** Opening MATERIALS PROVIDED block **

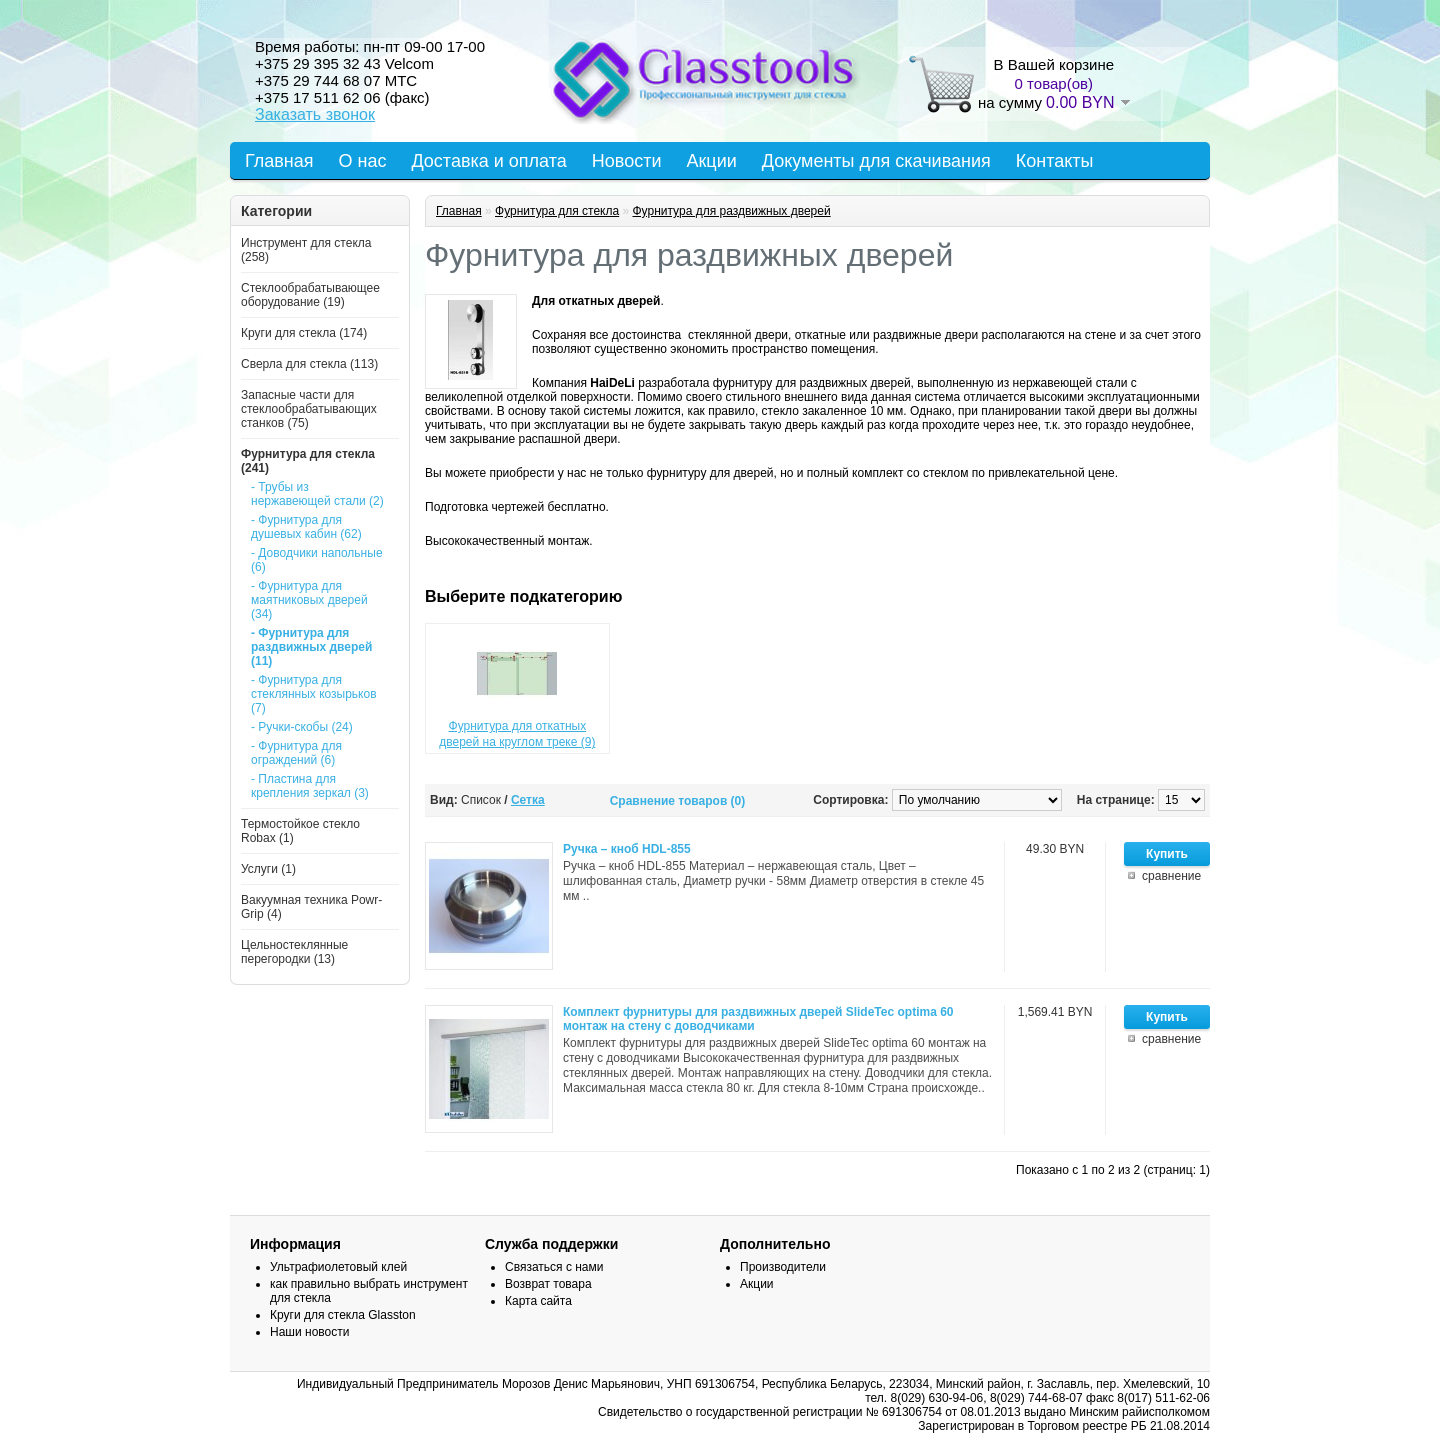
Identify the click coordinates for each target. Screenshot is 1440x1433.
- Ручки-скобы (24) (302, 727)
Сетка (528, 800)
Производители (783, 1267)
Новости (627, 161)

** Closing MATERIALS PROVIDED block **

**WHAT THIS TASK INVOLVES**
Print the records above exactly as they stand, but leave out the pictures.

**EXERCISE OUTPUT**
Identify the click coordinates for each target. Screenshot is 1440x1433.
- Ручки-скобы (24) (302, 727)
Сетка (528, 800)
Производители (783, 1267)
Новости (627, 161)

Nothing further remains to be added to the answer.